What would I need to do in order to actually get that treatment?

One thing I encourage everyone to do is keep a file, whether virtual or otherwise, of all the information they need to support the position that it’s QSBS. You’d like to document the $50 million asset threshold. That’s easy for the founder because you just put in your file a copy of the balance sheet from the tax return for the year in which you acquired the stock.

The other stuff is pretty straightforward: the domestic C corporation designation, for example. You could just have the company represent that in a letter.

It could be several years down the road when you actually exclude the gain on your return, and let’s just say another two years after you filed your tax return that you may get audited. If you didn’t ask for this information way back then, you could have nothing to do with that company in the future. It’s now this big company that’s very private about its information, it could be hard to get what you need.

Otherwise, the first time this has to be disclosed is the year in which you think you’ve held the stock long enough and you exclude that gain on your tax return.

What takeaways or parting advice would you offer?

If an employee has conviction in their company, exercising vested shares as early as possible, and in a consistent manner as additional shares vest, will ensure that they maximize their QSBS benefit. Albeit cliche, to make sure you’re doing this right, it is prudent to make sure your tax adviser has a good handle on the QSBS rules and opportunities that may be afforded to you under these provisions.

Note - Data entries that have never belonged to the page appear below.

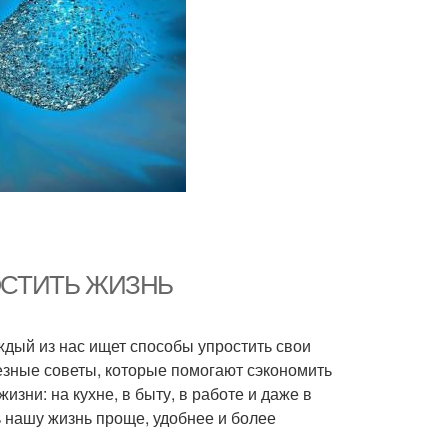
ОСТИТЬ ЖИЗНЬ
ждый из нас ищет способы упростить свои
езные советы, которые помогают сэкономить
зни: на кухне, в быту, в работе и даже в
нашу жизнь проще, удобнее и более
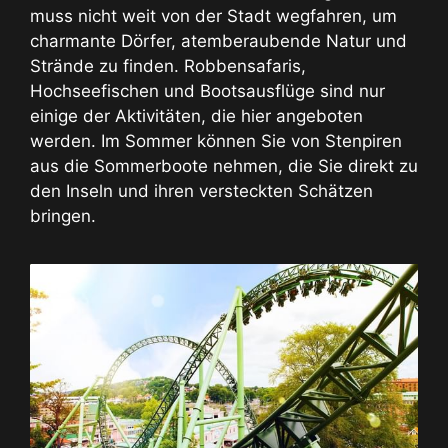
muss nicht weit von der Stadt wegfahren, um
charmante Dörfer, atemberaubende Natur und
Strände zu finden. Robbensafaris,
Hochseefischen und Bootsausflüge sind nur
einige der Aktivitäten, die hier angeboten
werden. Im Sommer können Sie von Stenpiren
aus die Sommerboote nehmen, die Sie direkt zu
den Inseln und ihren versteckten Schätzen
bringen.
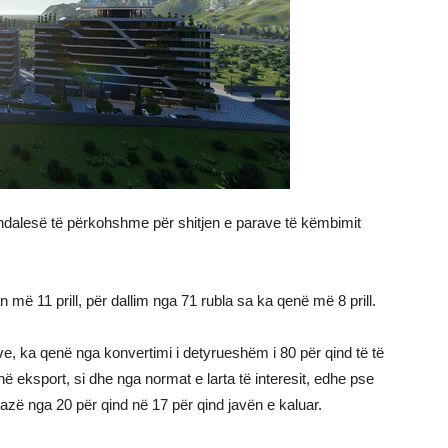
 ndalesë të përkohshme për shitjen e parave të këmbimit
 më 11 prill, për dallim nga 71 rubla sa ka qenë më 8 prill.
e, ka qenë nga konvertimi i detyrueshëm i 80 për qind të të
 eksport, si dhe nga normat e larta të interesit, edhe pse
zë nga 20 për qind në 17 për qind javën e kaluar.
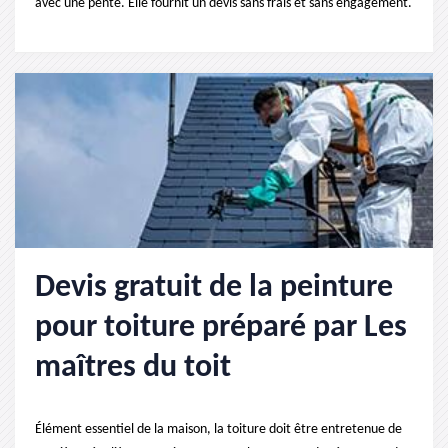
avec une pente. Elle fournit un devis sans frais et sans engagement.
Devis gratuit de la peinture
pour toiture préparé par Les
maîtres du toit
Élément essentiel de la maison, la toiture doit être entretenue de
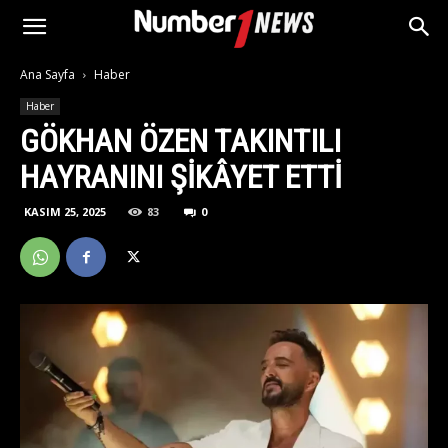
Ana Sayfa
Haber
Haber
GÖKHAN ÖZEN TAKINTILI
HAYRANINI ŞIKÂYET ETTI
KASIM 25, 2025
83
0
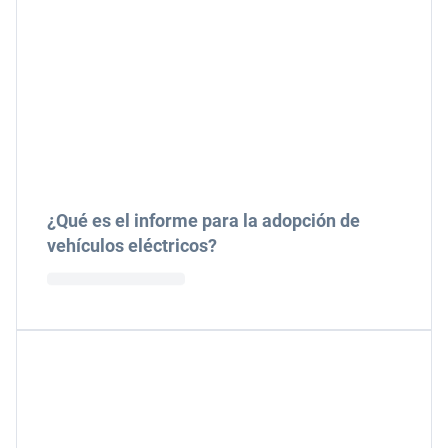
¿Qué es el informe para la adopción de
vehículos eléctricos?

Founders Circle Capital Disclaimer: The information contained herein is provided for informational and discussion purposes only and is not, and may not be relied on in any manner, as a personal recommendation or as legal, regulatory, tax, accounting, valuation, or investment advice. Neither Founders Circle nor any related person (i) is acting as a fiduciary or financial or investment adviser to you or (ii) is providing any investment advice, opinion or other information in respect of whether any proposed sale of securities is prudent.

Andersen Tax Disclaimer: The views expressed herein do not necessarily reflect those of Andersen Tax LLC. Any suggestions contained herein are general, and do not take into account an individual’s or entity’s specific circumstances, and are not intended as legal, tax, accounting, investment or other professional advice. Applicability of the information to specific situations should be determined through consultation with your professional advisors.